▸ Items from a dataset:
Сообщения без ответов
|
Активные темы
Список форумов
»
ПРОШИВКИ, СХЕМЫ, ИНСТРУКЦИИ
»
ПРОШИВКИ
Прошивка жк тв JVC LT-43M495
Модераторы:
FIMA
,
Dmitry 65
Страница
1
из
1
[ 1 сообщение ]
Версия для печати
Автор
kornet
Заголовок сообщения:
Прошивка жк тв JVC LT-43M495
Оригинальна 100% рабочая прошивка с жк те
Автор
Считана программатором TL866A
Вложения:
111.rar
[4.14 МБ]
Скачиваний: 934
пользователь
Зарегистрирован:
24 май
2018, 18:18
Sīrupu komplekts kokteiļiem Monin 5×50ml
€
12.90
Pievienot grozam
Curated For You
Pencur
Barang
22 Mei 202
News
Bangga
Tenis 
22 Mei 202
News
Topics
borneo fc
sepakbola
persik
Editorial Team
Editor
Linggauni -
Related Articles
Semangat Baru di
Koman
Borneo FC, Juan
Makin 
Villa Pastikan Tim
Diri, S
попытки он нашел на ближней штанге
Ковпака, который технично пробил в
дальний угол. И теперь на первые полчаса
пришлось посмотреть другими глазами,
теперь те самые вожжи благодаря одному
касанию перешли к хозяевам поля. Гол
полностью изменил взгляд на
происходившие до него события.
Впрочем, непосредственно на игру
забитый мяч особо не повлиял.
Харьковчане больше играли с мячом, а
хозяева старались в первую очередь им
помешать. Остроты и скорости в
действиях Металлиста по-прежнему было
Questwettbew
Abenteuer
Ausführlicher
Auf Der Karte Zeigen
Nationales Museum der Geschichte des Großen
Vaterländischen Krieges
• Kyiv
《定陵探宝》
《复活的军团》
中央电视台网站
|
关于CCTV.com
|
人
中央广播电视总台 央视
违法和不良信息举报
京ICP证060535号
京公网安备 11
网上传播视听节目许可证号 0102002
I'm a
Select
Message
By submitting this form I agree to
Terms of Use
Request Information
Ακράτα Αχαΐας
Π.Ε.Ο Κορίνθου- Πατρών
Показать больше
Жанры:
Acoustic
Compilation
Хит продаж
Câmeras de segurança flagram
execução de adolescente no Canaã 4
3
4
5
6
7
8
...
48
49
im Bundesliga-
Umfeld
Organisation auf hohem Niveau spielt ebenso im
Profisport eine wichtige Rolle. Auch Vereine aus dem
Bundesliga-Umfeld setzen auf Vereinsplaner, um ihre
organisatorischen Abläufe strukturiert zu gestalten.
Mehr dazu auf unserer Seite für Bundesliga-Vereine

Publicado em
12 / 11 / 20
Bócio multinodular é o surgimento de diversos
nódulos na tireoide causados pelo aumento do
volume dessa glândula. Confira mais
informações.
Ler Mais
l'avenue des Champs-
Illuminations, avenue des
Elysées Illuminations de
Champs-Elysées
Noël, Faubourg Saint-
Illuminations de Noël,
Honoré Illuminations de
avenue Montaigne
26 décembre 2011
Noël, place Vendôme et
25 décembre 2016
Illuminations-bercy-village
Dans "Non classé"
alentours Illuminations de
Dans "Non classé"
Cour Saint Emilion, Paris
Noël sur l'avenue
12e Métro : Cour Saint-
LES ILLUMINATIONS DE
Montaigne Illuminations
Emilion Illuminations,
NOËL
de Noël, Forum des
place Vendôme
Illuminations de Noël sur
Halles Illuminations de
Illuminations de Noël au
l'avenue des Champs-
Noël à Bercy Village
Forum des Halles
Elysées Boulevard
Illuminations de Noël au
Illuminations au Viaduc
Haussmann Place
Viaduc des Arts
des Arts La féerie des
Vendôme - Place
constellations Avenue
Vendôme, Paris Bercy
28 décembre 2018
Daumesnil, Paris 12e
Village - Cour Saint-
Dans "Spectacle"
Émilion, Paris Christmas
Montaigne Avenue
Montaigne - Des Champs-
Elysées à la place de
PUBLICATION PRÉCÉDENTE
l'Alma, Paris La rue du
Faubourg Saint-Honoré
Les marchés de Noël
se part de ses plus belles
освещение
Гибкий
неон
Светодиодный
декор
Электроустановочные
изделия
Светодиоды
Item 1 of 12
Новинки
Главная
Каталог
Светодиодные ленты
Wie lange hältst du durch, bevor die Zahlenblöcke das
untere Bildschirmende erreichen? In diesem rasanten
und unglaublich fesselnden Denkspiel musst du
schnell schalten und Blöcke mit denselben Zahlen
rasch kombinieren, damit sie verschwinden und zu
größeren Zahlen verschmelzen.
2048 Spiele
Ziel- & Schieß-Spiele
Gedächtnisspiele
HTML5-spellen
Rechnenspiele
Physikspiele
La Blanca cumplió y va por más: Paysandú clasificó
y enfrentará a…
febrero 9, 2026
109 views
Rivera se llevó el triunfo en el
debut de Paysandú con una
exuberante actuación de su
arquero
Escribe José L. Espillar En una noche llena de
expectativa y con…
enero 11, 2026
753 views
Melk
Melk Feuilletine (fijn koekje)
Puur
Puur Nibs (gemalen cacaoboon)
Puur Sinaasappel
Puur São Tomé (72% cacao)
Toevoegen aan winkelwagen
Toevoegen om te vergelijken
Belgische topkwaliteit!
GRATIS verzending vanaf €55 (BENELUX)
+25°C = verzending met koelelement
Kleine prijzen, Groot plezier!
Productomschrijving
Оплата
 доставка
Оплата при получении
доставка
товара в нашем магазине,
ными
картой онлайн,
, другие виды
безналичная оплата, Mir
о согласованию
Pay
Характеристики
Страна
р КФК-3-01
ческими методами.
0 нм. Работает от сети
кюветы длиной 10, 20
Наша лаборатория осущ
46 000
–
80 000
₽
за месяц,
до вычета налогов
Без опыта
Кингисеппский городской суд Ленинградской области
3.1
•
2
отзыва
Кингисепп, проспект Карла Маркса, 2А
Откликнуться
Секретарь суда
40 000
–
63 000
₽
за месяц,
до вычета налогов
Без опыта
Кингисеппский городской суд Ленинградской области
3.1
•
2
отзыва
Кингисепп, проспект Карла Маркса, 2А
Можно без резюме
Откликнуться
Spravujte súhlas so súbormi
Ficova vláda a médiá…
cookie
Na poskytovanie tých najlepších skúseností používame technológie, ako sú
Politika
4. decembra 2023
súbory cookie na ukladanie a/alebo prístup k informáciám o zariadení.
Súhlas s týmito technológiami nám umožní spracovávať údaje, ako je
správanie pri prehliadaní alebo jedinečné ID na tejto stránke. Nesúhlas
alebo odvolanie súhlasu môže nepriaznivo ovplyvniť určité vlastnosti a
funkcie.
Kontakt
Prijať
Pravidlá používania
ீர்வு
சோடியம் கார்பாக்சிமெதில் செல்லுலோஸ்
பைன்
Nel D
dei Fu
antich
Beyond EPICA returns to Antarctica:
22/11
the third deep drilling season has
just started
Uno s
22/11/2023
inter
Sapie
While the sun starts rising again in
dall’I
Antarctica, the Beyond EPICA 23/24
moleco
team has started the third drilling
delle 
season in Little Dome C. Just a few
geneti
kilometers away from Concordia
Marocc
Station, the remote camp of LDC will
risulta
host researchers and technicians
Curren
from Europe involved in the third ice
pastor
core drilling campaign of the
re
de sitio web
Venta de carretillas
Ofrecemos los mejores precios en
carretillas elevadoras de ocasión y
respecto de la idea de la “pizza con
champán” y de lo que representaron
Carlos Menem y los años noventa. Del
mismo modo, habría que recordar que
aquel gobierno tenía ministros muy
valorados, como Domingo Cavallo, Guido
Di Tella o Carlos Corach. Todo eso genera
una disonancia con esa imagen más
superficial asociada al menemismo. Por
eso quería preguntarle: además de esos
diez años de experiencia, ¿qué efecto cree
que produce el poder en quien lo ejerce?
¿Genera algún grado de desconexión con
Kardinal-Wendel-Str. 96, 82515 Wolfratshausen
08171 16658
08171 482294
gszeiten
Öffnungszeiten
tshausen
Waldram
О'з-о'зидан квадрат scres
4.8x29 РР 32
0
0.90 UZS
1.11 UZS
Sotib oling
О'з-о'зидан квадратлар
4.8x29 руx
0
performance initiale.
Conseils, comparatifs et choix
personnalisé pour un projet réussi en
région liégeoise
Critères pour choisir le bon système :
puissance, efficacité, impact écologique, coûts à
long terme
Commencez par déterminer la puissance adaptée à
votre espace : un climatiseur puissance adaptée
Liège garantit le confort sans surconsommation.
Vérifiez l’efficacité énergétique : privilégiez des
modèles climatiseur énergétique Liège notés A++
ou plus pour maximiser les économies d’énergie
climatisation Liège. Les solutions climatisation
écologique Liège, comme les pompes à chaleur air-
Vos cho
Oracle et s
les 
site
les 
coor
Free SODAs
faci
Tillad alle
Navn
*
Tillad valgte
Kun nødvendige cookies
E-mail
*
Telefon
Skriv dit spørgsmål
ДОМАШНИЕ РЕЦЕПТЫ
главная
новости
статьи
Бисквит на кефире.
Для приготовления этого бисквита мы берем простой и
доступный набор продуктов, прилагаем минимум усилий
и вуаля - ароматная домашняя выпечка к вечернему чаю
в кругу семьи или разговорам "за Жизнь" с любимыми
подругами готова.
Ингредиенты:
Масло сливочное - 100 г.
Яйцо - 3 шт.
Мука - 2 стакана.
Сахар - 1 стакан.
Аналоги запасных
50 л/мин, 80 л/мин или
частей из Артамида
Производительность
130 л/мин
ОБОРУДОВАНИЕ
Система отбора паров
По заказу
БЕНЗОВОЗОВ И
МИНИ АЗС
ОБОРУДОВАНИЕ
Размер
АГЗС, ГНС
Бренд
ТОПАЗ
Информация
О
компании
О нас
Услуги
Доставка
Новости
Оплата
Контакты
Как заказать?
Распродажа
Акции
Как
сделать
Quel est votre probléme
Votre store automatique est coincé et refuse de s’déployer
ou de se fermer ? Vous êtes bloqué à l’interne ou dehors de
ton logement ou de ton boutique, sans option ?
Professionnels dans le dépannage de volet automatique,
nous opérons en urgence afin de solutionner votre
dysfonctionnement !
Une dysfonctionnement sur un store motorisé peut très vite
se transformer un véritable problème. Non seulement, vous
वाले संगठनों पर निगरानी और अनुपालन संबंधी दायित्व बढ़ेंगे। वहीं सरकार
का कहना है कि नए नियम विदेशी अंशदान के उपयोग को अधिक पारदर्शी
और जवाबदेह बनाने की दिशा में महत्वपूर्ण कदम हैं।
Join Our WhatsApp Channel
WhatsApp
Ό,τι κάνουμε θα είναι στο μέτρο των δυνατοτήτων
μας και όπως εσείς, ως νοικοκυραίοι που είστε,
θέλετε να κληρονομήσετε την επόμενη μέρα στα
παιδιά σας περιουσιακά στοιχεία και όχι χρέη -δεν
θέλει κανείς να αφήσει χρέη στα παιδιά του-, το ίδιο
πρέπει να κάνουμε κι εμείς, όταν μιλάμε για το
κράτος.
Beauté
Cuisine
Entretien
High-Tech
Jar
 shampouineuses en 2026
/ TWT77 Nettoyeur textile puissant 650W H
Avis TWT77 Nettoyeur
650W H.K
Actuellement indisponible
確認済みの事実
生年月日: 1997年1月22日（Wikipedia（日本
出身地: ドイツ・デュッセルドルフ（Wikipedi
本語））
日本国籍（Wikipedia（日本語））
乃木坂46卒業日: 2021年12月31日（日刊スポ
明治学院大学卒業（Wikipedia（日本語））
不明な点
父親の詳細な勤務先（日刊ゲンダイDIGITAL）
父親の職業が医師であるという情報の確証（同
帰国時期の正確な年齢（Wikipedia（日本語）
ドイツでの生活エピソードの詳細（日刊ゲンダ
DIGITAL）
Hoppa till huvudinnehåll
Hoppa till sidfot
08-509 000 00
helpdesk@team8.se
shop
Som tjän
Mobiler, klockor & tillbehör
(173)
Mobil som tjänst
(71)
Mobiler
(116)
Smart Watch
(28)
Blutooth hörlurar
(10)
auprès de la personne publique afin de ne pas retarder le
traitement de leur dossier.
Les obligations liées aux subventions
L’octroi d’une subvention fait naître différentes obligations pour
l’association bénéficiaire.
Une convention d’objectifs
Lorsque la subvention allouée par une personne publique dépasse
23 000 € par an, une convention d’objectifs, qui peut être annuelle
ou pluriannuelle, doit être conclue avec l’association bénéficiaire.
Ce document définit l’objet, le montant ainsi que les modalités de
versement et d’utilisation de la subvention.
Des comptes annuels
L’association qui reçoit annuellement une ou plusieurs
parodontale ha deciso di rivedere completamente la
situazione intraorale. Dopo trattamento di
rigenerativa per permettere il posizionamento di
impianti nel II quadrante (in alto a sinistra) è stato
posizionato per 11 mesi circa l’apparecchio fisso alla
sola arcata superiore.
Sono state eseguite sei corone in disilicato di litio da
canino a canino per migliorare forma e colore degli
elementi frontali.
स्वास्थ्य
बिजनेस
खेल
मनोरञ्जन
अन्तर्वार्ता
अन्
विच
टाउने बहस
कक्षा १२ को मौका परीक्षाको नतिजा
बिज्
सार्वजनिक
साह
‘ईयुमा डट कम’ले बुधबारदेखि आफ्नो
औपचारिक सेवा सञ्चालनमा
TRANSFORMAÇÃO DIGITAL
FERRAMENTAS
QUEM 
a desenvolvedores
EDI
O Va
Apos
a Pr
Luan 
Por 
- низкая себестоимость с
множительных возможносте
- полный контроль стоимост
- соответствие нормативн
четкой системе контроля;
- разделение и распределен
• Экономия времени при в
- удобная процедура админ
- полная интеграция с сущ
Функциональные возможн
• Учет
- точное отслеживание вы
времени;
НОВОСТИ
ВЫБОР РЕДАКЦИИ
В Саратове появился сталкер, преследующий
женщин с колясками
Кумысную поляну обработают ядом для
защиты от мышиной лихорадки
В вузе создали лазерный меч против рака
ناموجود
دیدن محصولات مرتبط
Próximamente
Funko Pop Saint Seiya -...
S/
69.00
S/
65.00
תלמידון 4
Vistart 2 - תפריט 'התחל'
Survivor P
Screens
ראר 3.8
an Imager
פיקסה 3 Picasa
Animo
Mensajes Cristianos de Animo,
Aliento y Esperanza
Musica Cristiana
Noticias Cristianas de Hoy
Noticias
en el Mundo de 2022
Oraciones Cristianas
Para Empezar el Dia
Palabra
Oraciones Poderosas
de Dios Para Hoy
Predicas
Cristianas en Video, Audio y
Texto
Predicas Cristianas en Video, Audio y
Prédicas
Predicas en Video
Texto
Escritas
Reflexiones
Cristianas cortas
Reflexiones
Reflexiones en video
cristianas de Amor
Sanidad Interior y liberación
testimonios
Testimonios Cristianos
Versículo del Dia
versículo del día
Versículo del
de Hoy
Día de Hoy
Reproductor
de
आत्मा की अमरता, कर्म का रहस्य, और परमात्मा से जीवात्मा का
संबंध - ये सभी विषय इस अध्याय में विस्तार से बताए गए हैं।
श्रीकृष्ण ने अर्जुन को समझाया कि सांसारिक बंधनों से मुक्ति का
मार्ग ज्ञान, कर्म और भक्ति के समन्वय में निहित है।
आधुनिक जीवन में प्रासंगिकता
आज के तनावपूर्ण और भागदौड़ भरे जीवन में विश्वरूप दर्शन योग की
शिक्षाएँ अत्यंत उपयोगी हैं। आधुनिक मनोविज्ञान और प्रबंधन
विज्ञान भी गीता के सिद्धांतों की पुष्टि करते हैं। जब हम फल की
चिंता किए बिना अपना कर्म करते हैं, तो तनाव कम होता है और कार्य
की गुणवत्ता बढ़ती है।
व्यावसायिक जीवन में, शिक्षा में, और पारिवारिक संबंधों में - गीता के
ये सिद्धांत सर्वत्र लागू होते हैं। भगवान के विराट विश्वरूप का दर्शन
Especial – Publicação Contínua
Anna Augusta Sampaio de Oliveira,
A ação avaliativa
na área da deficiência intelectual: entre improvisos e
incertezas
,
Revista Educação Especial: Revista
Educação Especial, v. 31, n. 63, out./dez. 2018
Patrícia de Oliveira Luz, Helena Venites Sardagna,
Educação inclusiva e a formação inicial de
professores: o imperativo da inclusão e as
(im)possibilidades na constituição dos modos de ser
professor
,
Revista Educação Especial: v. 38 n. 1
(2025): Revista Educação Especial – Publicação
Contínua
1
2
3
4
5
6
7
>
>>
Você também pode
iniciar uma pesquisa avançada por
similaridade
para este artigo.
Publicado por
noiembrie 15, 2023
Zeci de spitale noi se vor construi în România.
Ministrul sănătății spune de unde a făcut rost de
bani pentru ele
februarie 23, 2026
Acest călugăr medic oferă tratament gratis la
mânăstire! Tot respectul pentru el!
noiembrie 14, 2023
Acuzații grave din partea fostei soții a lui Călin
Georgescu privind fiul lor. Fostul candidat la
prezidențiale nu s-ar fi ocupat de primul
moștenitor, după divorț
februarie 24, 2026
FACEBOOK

▸ Requirement: Supply only the number of lines above in which "Especial" occurs.

▸ Answer section: 5